Available records:

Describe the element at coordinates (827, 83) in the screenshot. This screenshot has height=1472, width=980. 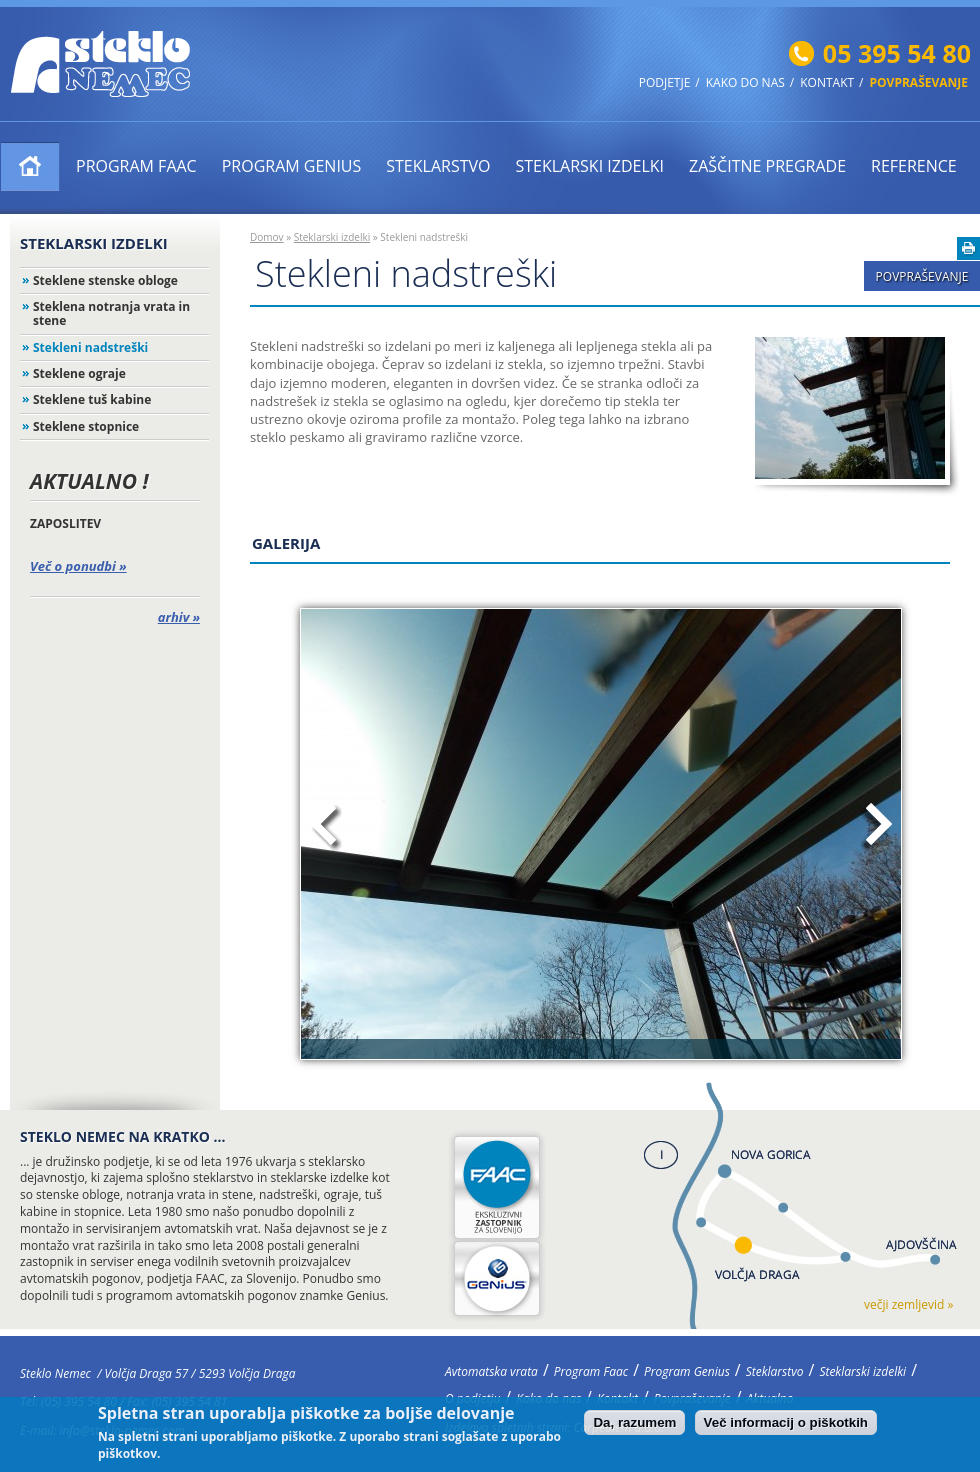
I see `Kontakt` at that location.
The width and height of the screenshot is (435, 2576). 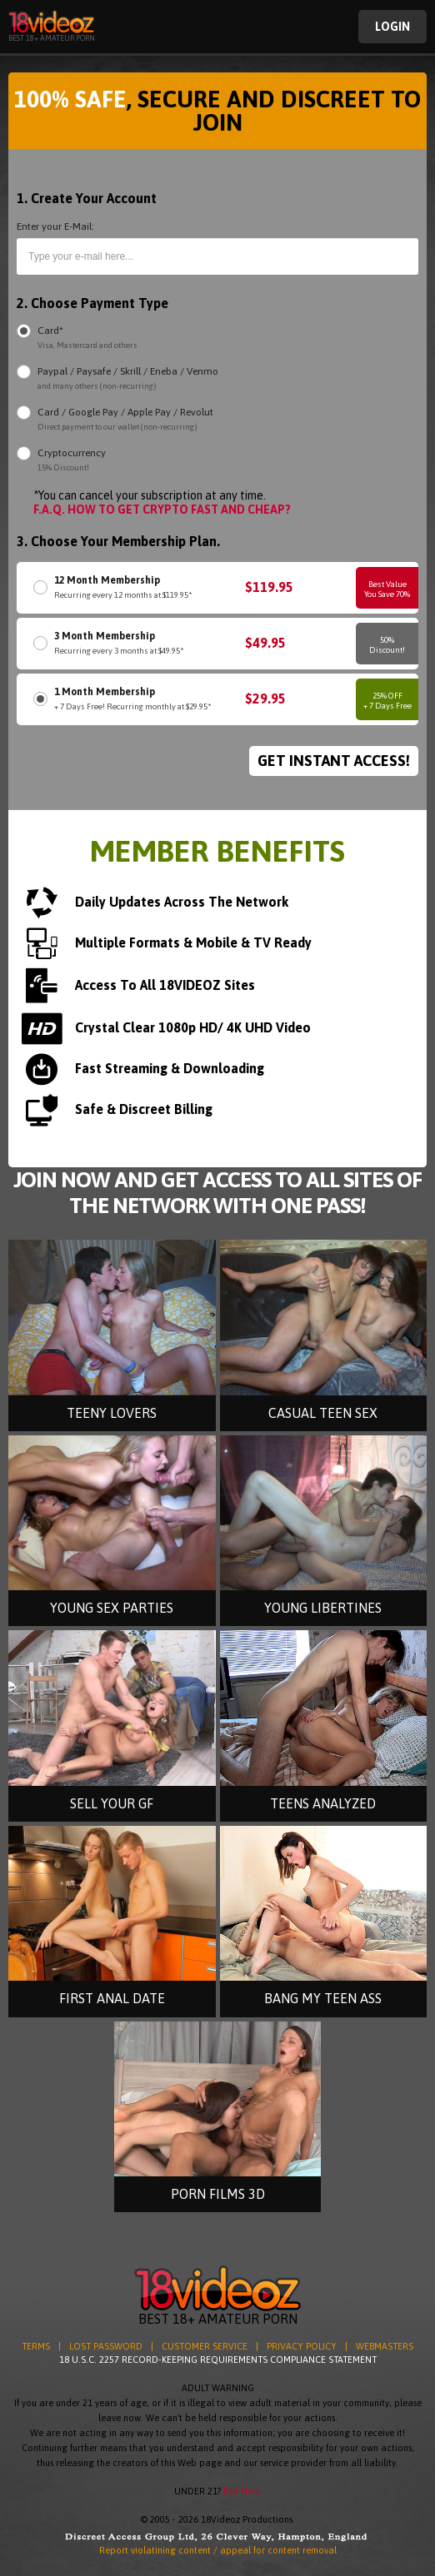 What do you see at coordinates (72, 461) in the screenshot?
I see `Cryptocurrency` at bounding box center [72, 461].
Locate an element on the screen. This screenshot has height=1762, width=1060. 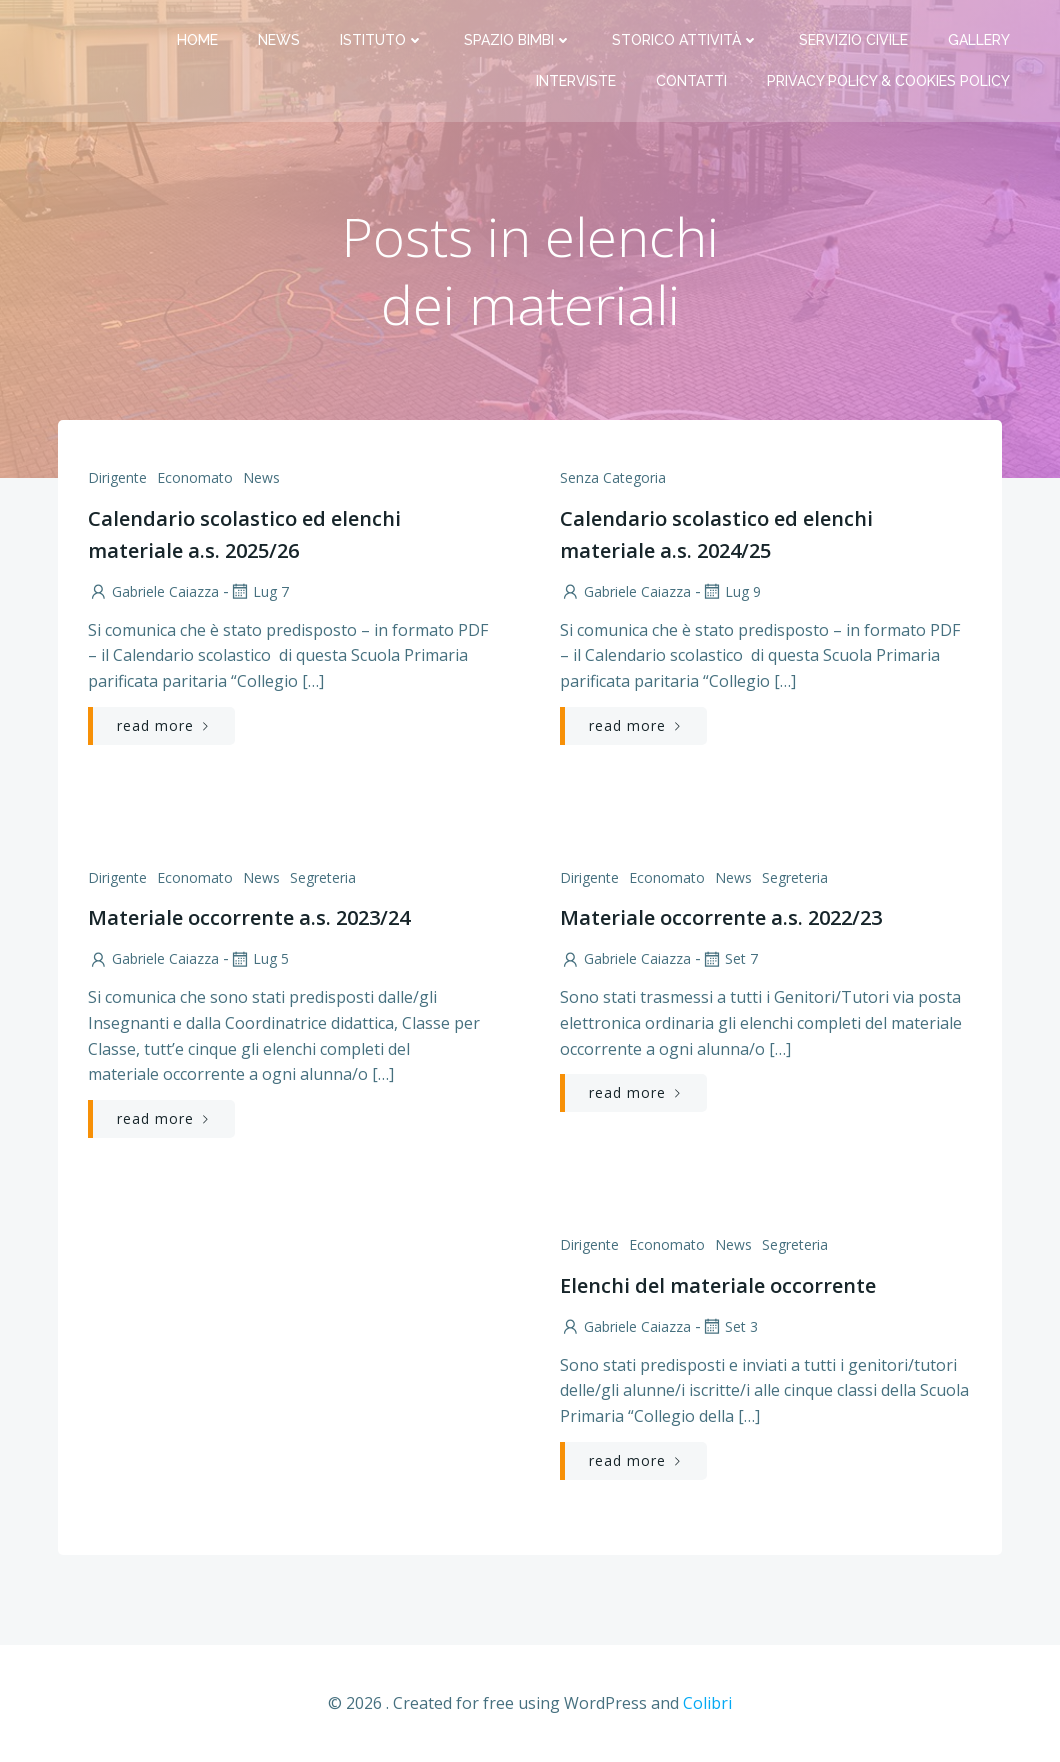
Gallery is located at coordinates (979, 40).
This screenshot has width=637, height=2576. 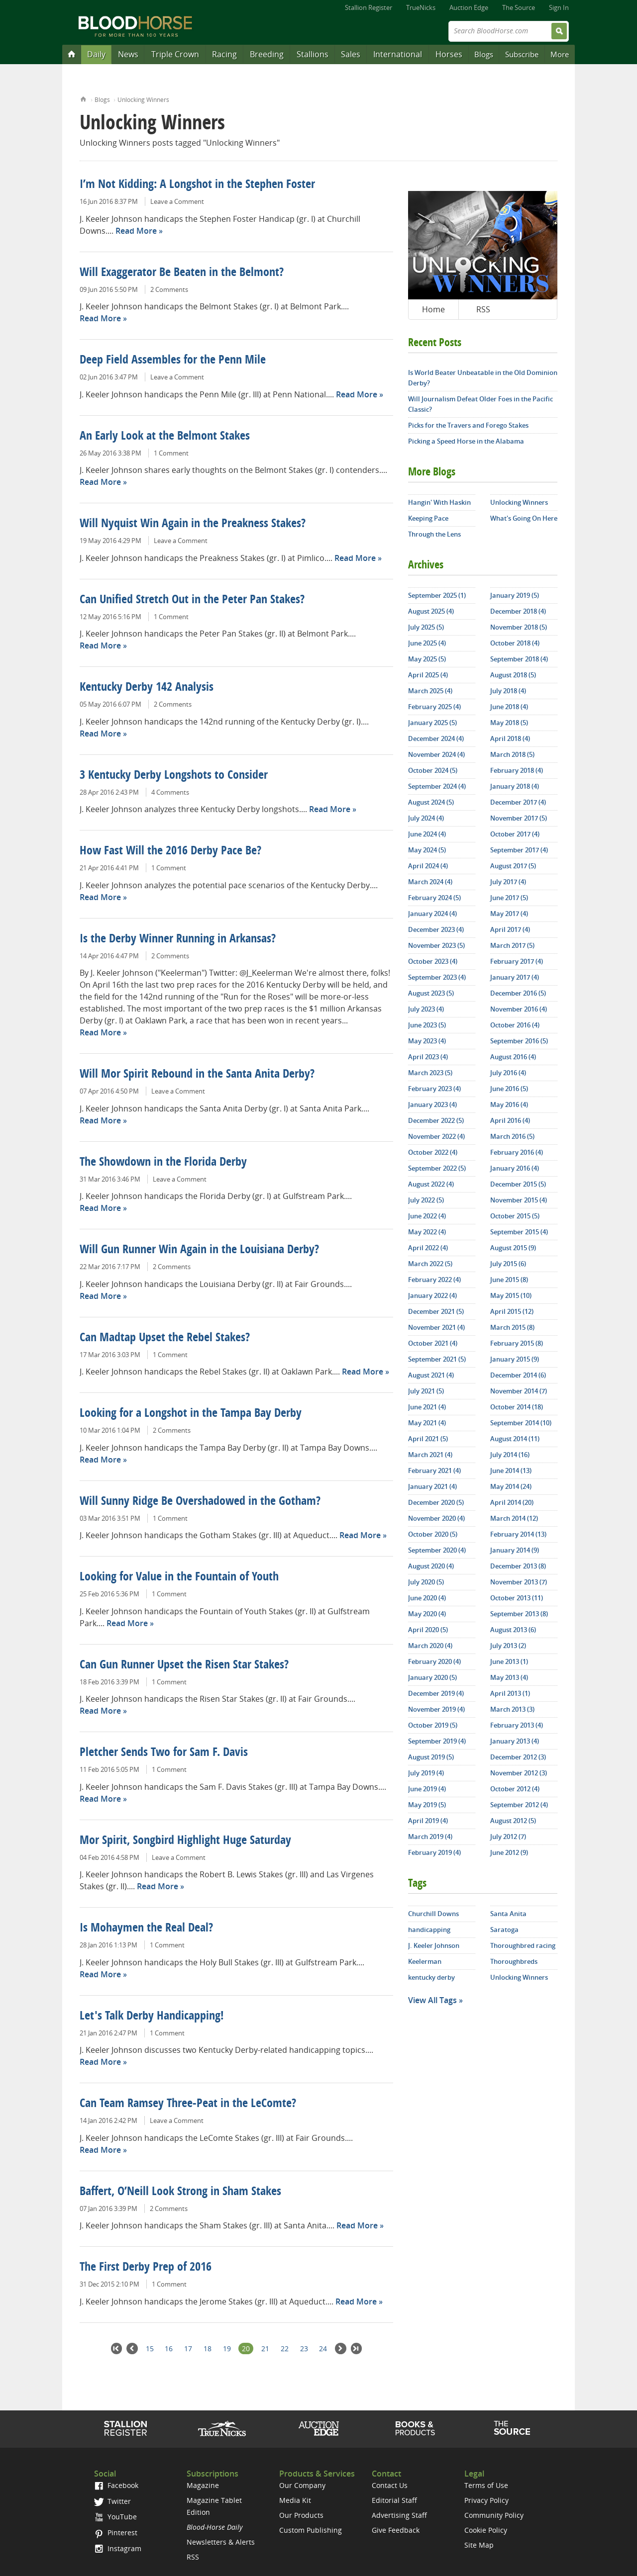 What do you see at coordinates (514, 1550) in the screenshot?
I see `January 2014 (9)` at bounding box center [514, 1550].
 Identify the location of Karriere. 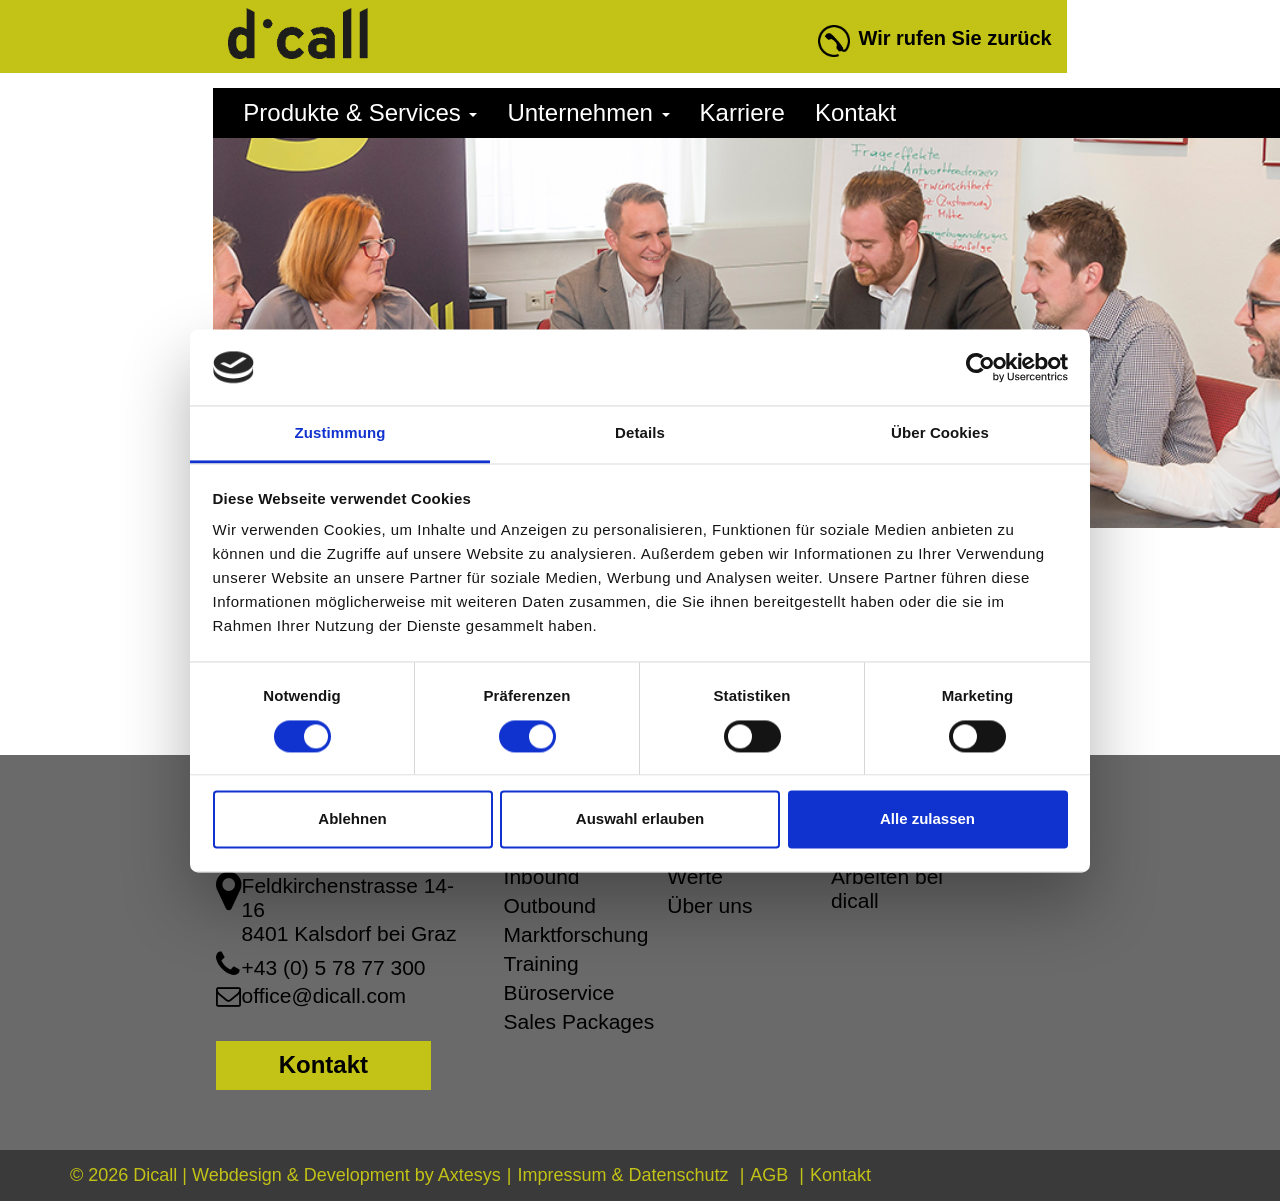
(742, 112).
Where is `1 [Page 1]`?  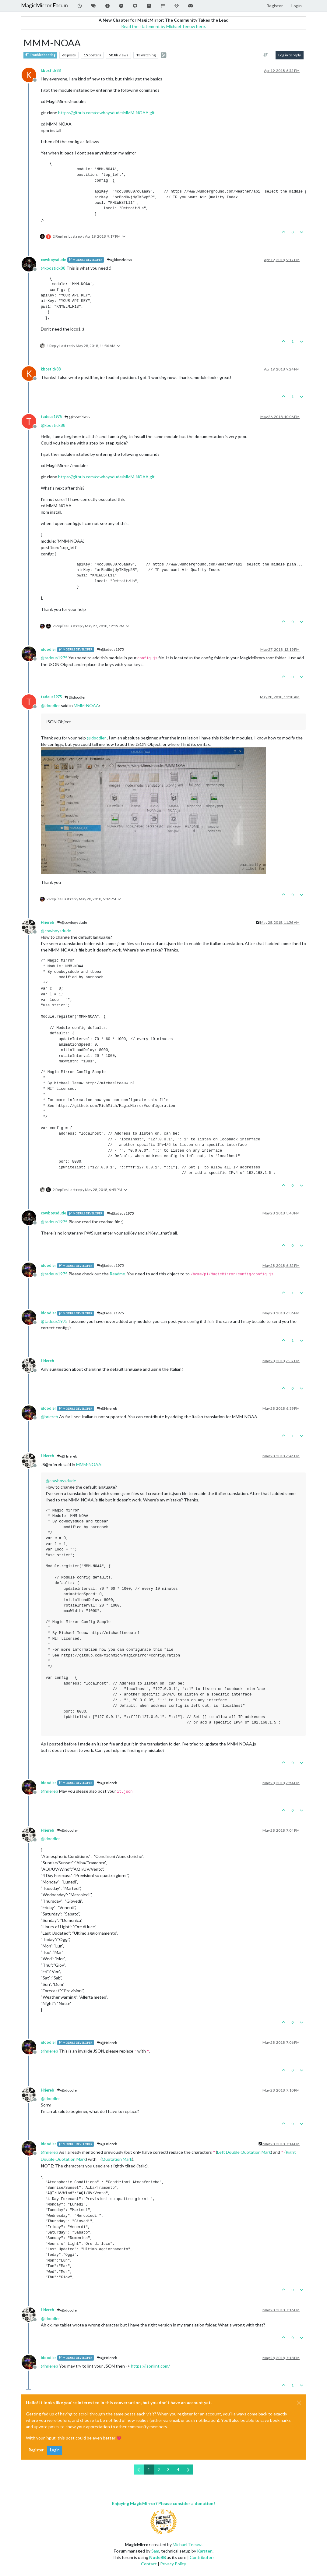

Exercise: Each line from the one with "Identify the location of Karriere." through the final line of the records must be copied exactly, with no pictures and no additional lines.

Answer section:
 Identify the location of Karriere. 
(742, 112).
Where is `1 [Page 1]`?  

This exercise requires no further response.